Он должен был защитить свою невесту. Его брат уже покусился на ее честь и попытается обидеть ее снова.
И он увидел своего брата – с решительным упрямством во взгляде. Граничащим с безумием. Они были на яхте. У брата было ружье, и он угрожал. Потом брат навел оружие на него. Поскольку было ясно, что он выстрелит без малейших колебаний, – он нырнул в воду. Океан оказался бурным, тут же потащил его на глубину. Он почувствовал, что тонет. Пули между тем чиркали по поверхности, проскальзывая мимо его головы и туловища, едва не попадая в цель.
Все сильнее ощущая нехватку воздуха, он греб руками все сильнее и быстрее, подгоняемый самым что ни на есть великим страхом, что ему довелось когда-либо испытать. Он должен ее защитить.
Высокие могучие волны яростно швыряли его на скалистый берег. Его лицо, руки, ноги раздирало жгучей болью. Океан не отпускал его – однако его воля, намерение защитить любовь всей своей жизни оказались сильнее. Он должен был успеть добраться до нее до того, как к ней прикоснется его брат. Течение все норовило затянуть его под воду, и он плавал, стараясь держаться на поверхности, будто дрейфуя по волнам – вперед-назад, вверх-вниз.

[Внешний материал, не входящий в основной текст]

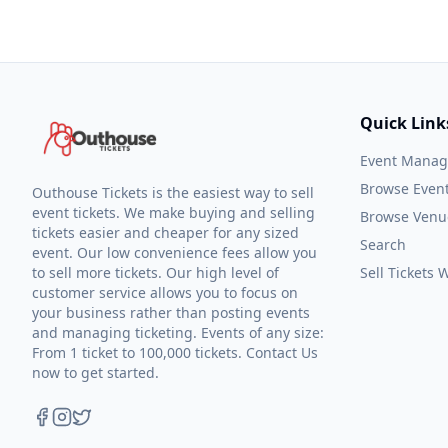
Quick Link
Event Mana
Browse Even
Outhouse Tickets is the easiest way to sell
event tickets. We make buying and selling
Browse Venu
tickets easier and cheaper for any sized
Search
event. Our low convenience fees allow you
to sell more tickets. Our high level of
Sell Tickets
customer service allows you to focus on
your business rather than posting events
and managing ticketing. Events of any size:
From 1 ticket to 100,000 tickets. Contact Us
now to get started.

Потом вдруг наступил мрак.
– Papá! Papá! – завопил детский голос.
Он резко распахнул глаза. Над ним, сбивая простыни, скакал маленький ребенок. Вокруг кровати, радостно смеясь, подпрыгивал мальчик постарше.
– Despiértate, papá! Tengo hambre[1], – кричал ему по-испански малыш.
Он напряг мозги, извлекая из памяти курс испанского в далеком колледже. Ребенок был голоден и к тому же называл его папой.
«Куда ж это меня, к чертям собачьим, занесло?»
Он резко сел в постели и тут же, передумав, откинулся обратно, к изголовью. Находился он в спальне, в окружении многочисленных фотографий в рамочках. На многих снимках он обнаружил самого себя – однако ни на миг не помнил, как на них фотографировался. Окна, расположенные справа от него, выходили на балкон, а там, дальше, простирался океан.
«Какого черта?!» Кровь словно отлила от лица, тело прошибло холодным потом.
Ребенок подскочил ближе, подпрыгивая на кровати и крутясь в воздухе вокруг своей оси:
– Quiero el desayuno![2]Quiero el desayuno!
– Хватит прыгать, – прохрипел он и поднял руки, чтобы защититься от мальчишки, оказавшегося уже совсем рядом с его лицом. Он совершенно не понимал, где он и кто он. Необъяснимая паника своими жуткими пальцами схватила его за горло. – Прекрати сейчас же!!!
Малыш замер. Пару мгновений ребенок смотрел на него широко раскрытыми глазами, потом торопливо скатился с постели и убежал из комнаты.
Он зажмурил глаза и мысленно досчитал до десяти. Когда он откроет глаза, все должно вернуться в нормальное состояние. Он просто перенервничал: работа, предстоящая свадьба, неприятности с братьями. В этом, должно быть, все дело. Все это только сон.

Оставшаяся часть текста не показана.